* **Task brief**
An exact copy of every record below is required, with the pictures left out.

* **Task data**
----
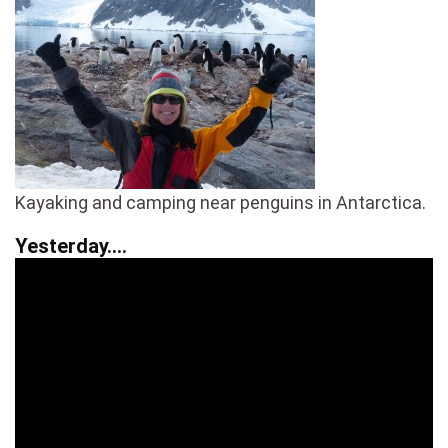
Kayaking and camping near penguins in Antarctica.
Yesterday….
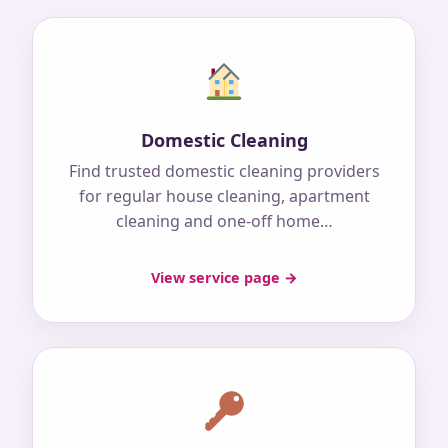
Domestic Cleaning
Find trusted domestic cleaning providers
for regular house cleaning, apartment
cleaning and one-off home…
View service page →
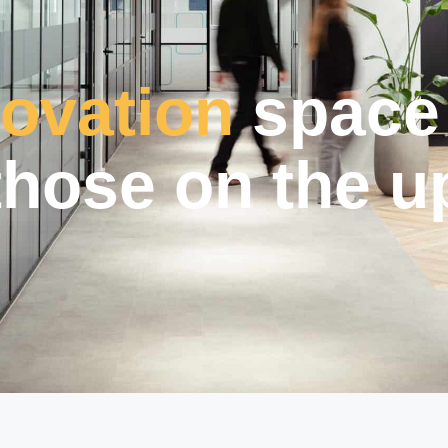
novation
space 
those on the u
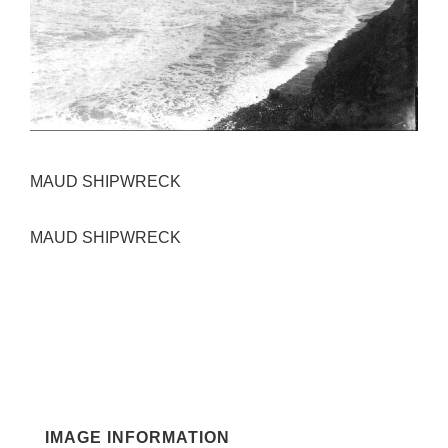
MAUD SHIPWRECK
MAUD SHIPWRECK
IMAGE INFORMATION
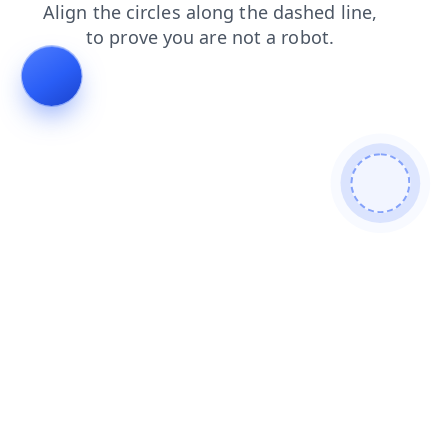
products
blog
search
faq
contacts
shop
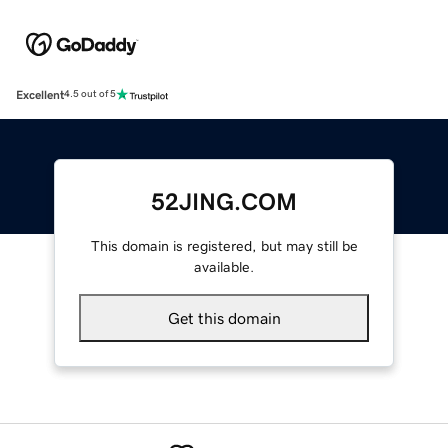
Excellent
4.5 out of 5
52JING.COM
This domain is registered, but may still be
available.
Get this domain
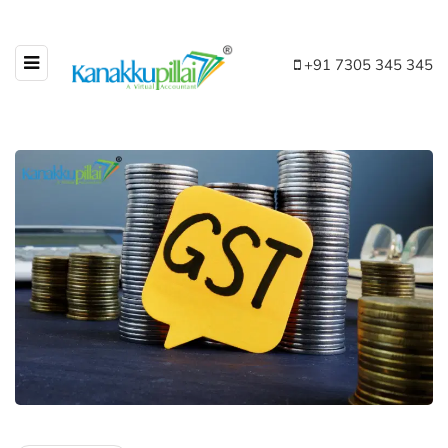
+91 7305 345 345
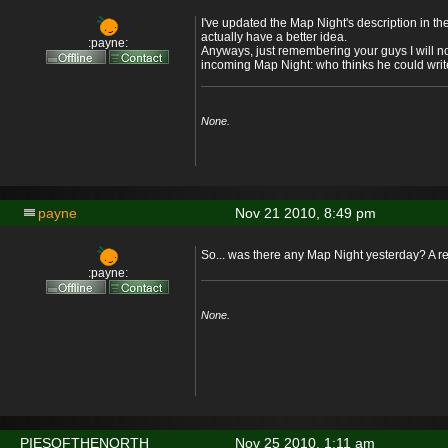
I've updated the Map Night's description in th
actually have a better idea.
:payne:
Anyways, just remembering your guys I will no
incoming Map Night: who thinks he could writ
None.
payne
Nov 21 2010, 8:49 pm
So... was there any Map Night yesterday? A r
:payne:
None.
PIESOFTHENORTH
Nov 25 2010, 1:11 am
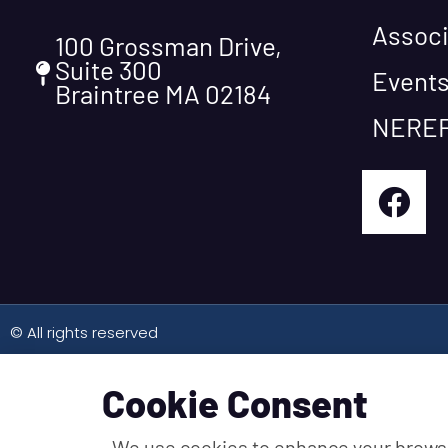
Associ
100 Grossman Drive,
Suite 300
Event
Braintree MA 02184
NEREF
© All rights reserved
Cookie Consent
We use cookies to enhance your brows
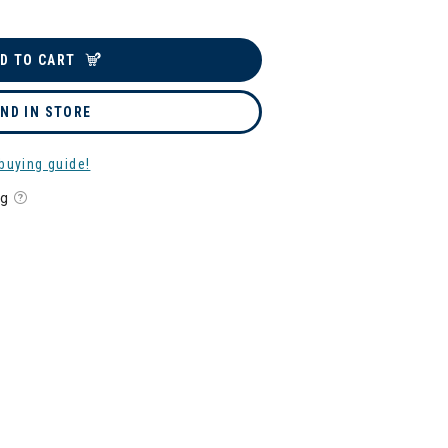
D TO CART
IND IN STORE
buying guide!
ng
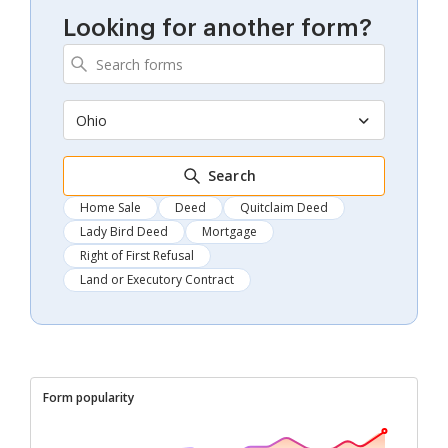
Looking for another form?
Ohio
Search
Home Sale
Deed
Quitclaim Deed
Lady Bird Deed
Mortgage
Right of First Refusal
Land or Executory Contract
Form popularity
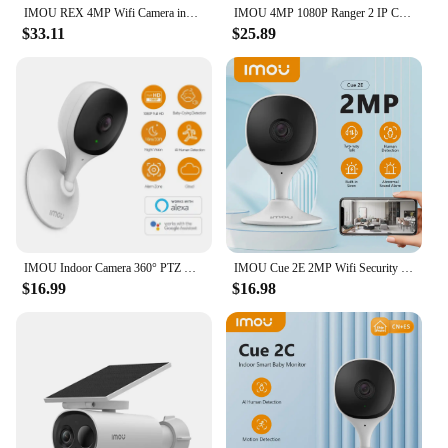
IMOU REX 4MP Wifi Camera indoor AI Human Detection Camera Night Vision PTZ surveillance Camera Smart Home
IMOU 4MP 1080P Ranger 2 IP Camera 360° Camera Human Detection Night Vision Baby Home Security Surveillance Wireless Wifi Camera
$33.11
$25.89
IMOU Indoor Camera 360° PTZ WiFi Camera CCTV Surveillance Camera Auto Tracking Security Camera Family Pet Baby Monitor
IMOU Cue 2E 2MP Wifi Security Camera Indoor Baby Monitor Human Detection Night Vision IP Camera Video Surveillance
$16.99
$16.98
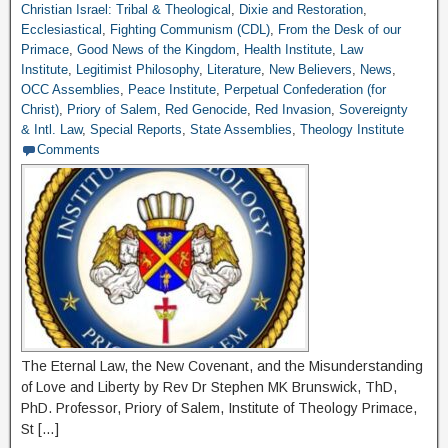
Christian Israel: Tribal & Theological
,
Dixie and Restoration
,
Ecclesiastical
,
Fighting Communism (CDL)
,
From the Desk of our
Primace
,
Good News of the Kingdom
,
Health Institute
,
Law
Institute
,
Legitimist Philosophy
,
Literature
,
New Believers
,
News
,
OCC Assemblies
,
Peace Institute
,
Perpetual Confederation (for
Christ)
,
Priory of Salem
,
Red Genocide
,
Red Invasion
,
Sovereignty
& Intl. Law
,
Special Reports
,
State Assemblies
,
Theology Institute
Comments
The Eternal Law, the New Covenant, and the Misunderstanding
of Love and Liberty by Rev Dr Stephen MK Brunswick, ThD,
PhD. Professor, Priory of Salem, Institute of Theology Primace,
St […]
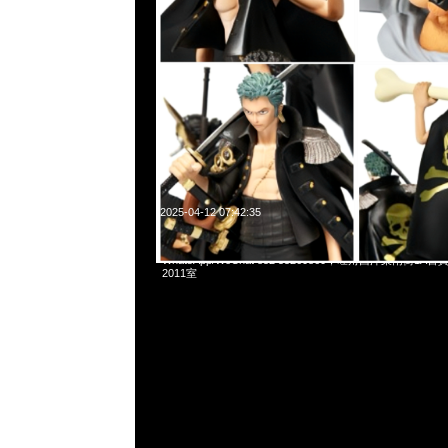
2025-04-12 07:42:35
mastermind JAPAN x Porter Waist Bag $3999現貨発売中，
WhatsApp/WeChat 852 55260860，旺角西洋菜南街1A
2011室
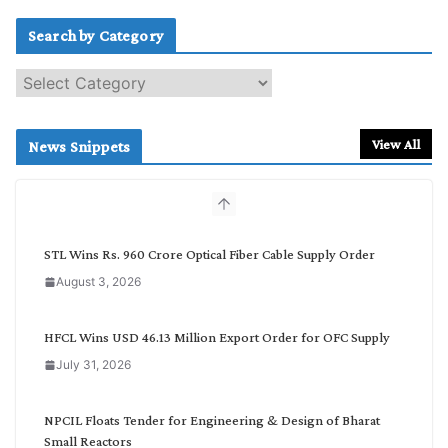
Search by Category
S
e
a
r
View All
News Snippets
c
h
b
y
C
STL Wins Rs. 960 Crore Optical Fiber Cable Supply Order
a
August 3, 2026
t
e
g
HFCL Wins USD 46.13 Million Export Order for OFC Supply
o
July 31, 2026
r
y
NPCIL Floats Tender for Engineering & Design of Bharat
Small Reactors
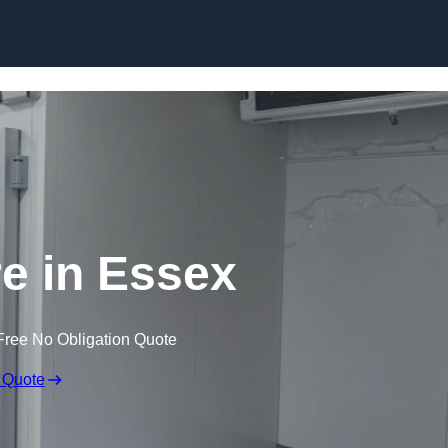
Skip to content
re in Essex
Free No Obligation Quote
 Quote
----
* **Answer for the task**
Kayaking and camping near penguins in Antarctica.
Yesterday….
Domestic Cleaning
Find trusted domestic cleaning providers
for regular house cleaning, apartment
cleaning and one-off home…
View service page →
novation
space 
those on the u
MAUD SHIPWRECK
MAUD SHIPWRECK
IMAGE INFORMATION
products
blog
search
faq
contacts
shop
Excellent
4.5 out of 5
52JING.COM
This domain is registered, but may still be
available.
Get this domain
+91 7305 345 345
I've updated the Map Night's description in th
actually have a better idea.
:payne:
Anyways, just remembering your guys I will no
incoming Map Night: who thinks he could writ
None.
payne
Nov 21 2010, 8:49 pm
So... was there any Map Night yesterday? A r
:payne:
None.
PIESOFTHENORTH
Nov 25 2010, 1:11 am
Associ
100 Grossman Drive,
Suite 300
Event
Braintree MA 02184
NEREF
© All rights reserved
Cookie Consent
We use cookies to enhance your brows
D TO CART
IND IN STORE
buying guide!
ng
Looking for another form?
Ohio
Search
Home Sale
Deed
Quitclaim Deed
Lady Bird Deed
Mortgage
Right of First Refusal
Land or Executory Contract
Form popularity
IMOU REX 4MP Wifi Camera indoor AI Human Detection Camera Night Vision PTZ surveillance Camera Smart Home
IMOU 4MP 1080P Ranger 2 IP Camera 360° Camera Human Detection Night Vision Baby Home Security Surveillance Wireless Wifi Camera
$33.11
$25.89
IMOU Indoor Camera 360° PTZ WiFi Camera CCTV Surveillance Camera Auto Tracking Security Camera Family Pet Baby Monitor
IMOU Cue 2E 2MP Wifi Security Camera Indoor Baby Monitor Human Detection Night Vision IP Camera Video Surveillance
$16.99
$16.98
Christian Israel: Tribal & Theological
,
Dixie and Restoration
,
Ecclesiastical
,
Fighting Communism (CDL)
,
From the Desk of our
Primace
,
Good News of the Kingdom
,
Health Institute
,
Law
Institute
,
Legitimist Philosophy
,
Literature
,
New Believers
,
News
,
OCC Assemblies
,
Peace Institute
,
Perpetual Confederation (for
Christ)
,
Priory of Salem
,
Red Genocide
,
Red Invasion
,
Sovereignty
& Intl. Law
,
Special Reports
,
State Assemblies
,
Theology Institute
Comments
The Eternal Law, the New Covenant, and the Misunderstanding
of Love and Liberty by Rev Dr Stephen MK Brunswick, ThD,
PhD. Professor, Priory of Salem, Institute of Theology Primace,
St […]
2025-04-12 07:42:35
mastermind JAPAN x Porter Waist Bag $3999現貨発売中，
WhatsApp/WeChat 852 55260860，旺角西洋菜南街1A
2011室
Search by Category
S
e
a
r
View All
News Snippets
c
h
b
y
C
STL Wins Rs. 960 Crore Optical Fiber Cable Supply Order
a
August 3, 2026
t
e
g
HFCL Wins USD 46.13 Million Export Order for OFC Supply
o
July 31, 2026
r
y
NPCIL Floats Tender for Engineering & Design of Bharat
Small Reactors
Skip to content
re in Essex
Free No Obligation Quote
 Quote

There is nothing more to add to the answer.